Aging is in fact regulated by specific genetic signaling transduction pathways. Simple changes in the environment (e.g. dietary restriction) can drastically extend lifespan, suggesting that several of these genetic pathways control longevity in response to changes in the surroundings.
Notch promotes the proliferation of myogenic progenitor cells, and inhibits their precocious terminal differentiation by inhibiting WNT via GSK3β activation. Conversely, during later stages of muscle repair and regeneration, WNT inactivation of GSK3β thereby promotes myoblast and myotube differentiation. Increased WNT is also reported to skew the differentiation of muscle stem cells (satellite cells) towards a fibroblast lineage, during muscle repair in an age-dependent manner.

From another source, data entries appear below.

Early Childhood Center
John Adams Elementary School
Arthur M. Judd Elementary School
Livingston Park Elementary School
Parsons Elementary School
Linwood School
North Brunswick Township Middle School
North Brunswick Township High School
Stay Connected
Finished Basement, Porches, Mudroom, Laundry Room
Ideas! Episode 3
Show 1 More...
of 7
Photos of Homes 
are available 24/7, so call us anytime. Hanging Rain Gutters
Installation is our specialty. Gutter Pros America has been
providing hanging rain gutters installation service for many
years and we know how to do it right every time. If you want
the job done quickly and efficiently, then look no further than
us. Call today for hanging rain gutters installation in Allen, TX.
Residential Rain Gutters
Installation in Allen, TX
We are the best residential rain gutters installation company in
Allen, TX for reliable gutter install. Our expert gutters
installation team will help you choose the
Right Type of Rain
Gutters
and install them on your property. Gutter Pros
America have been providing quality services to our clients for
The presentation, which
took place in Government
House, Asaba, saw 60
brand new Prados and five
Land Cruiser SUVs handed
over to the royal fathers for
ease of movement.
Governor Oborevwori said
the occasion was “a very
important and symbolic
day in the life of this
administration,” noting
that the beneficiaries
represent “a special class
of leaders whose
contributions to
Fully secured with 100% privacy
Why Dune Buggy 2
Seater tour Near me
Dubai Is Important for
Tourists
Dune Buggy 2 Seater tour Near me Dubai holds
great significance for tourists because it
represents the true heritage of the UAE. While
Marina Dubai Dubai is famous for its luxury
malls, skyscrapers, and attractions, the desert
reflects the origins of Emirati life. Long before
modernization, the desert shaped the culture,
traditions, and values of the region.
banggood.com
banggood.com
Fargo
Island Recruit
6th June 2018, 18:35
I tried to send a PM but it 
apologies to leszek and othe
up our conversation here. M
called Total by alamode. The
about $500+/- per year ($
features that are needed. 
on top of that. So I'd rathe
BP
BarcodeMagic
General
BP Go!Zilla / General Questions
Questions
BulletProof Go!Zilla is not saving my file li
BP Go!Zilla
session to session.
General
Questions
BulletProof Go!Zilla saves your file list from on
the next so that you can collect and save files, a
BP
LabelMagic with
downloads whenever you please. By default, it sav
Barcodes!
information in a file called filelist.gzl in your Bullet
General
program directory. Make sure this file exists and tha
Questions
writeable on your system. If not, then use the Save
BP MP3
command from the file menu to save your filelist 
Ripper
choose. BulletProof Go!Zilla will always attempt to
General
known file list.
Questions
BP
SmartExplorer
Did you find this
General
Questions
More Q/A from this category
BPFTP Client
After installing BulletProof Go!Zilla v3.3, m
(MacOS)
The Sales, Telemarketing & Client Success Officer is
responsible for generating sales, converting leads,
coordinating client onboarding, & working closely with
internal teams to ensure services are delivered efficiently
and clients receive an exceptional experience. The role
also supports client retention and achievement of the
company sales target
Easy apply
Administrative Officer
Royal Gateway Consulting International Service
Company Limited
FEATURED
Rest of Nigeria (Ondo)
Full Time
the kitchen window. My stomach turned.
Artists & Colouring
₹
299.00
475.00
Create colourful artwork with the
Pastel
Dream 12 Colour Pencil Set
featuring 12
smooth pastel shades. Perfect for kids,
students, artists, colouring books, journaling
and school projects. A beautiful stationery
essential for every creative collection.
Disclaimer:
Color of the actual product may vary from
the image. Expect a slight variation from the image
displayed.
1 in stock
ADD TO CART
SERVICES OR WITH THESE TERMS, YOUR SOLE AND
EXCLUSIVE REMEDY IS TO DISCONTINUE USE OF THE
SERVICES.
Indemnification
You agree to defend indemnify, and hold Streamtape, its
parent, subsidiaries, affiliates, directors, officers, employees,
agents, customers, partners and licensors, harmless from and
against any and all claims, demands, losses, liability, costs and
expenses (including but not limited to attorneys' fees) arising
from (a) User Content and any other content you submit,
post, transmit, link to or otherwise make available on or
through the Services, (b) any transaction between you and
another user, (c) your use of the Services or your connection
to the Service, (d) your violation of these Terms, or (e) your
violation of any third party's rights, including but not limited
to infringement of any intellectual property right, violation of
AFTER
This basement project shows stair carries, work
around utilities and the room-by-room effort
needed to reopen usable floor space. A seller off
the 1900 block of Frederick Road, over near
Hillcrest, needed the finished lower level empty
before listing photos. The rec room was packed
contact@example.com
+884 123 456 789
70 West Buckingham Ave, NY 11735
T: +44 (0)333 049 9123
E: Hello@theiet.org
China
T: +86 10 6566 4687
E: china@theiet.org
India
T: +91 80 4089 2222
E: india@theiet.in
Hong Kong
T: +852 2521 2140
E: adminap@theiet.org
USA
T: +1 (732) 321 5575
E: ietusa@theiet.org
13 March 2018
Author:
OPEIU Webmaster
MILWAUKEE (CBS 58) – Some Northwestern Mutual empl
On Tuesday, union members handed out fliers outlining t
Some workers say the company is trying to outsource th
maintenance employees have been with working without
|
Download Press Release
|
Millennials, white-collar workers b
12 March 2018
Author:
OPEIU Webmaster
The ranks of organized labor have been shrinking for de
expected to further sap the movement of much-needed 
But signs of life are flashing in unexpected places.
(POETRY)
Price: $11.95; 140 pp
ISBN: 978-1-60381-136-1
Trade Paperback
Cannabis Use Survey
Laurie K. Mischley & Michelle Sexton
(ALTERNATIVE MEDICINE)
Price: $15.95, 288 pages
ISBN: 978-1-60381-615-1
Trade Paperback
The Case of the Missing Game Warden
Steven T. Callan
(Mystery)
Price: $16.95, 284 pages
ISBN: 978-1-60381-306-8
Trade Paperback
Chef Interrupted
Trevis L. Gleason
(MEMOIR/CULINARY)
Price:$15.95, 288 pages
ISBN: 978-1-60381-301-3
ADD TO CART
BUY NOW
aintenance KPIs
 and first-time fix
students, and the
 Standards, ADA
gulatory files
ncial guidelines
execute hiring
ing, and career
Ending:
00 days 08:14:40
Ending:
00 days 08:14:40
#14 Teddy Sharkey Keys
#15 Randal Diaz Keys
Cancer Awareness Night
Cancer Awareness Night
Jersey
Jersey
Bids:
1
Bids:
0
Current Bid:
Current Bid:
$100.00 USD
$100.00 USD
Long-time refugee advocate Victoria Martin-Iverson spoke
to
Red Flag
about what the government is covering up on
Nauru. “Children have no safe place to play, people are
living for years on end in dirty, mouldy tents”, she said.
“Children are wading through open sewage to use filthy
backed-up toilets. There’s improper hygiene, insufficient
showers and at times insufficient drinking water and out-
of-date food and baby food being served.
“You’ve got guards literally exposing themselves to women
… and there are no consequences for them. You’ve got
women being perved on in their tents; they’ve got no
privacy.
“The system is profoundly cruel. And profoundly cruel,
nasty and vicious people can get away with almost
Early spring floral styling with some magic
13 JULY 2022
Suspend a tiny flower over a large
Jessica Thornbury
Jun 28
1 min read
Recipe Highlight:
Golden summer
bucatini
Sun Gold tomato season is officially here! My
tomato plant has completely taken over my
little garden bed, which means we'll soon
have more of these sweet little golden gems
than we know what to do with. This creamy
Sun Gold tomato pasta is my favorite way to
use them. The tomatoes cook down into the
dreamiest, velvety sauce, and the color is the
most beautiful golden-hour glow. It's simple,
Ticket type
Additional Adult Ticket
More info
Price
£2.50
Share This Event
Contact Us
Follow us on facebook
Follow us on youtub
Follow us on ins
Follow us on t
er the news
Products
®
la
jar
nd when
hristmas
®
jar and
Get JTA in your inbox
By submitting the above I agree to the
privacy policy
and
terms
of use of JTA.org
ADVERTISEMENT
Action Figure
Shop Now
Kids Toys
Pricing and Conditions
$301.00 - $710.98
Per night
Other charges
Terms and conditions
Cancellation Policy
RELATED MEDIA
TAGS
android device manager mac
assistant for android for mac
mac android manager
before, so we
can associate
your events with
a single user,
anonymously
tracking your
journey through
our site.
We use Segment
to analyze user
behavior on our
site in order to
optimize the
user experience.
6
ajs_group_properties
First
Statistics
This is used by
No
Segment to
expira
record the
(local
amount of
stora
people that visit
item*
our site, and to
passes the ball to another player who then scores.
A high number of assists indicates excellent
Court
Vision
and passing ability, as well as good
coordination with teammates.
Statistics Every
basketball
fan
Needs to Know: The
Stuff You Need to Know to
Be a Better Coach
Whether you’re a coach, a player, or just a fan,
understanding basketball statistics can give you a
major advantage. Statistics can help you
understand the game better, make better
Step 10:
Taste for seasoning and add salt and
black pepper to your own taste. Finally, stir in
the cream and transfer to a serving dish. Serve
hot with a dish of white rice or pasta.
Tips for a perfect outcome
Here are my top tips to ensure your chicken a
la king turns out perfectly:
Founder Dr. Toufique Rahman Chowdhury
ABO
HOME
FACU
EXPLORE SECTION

PI3K/Akt signaling interacts with WNT pathway via the signaling molecule 14-3-3ζ, which acts as a facilitator of β-catenin activation by Akt, thus stabilizing the β-catenin complex and promoting its nuclear translocation. Akt can also negatively regulate GSK, thus attenuating its inhibitory effect on β-catenin and enhancing WNT signaling.
Consequently, this PI3K/Akt-WNT crosstalk, mediated by Akt, may become aberrant in aging as Akt phosphorylation is diminished in old rat aortas under uniaxial stretch, and in old BMSCs/osteoblasts under IGF-I treatment. Similarly, the hormoneinduced activation of both PI3K and Akt is impaired in rat enterocytes isolated from old animals. However, phosphorylation of both PI3K and Akt is reported to increase during aging of the rat kidney.
At the level of coordination between nervous and immune systems, age-specific changes in Hh signaling are also implicated in the pathophysiology of Multiple Sclerosis (MS) and Parkinson's disease (PD). Shh-N (N-terminal) levels are reduced in both grey and white matter from MS patients.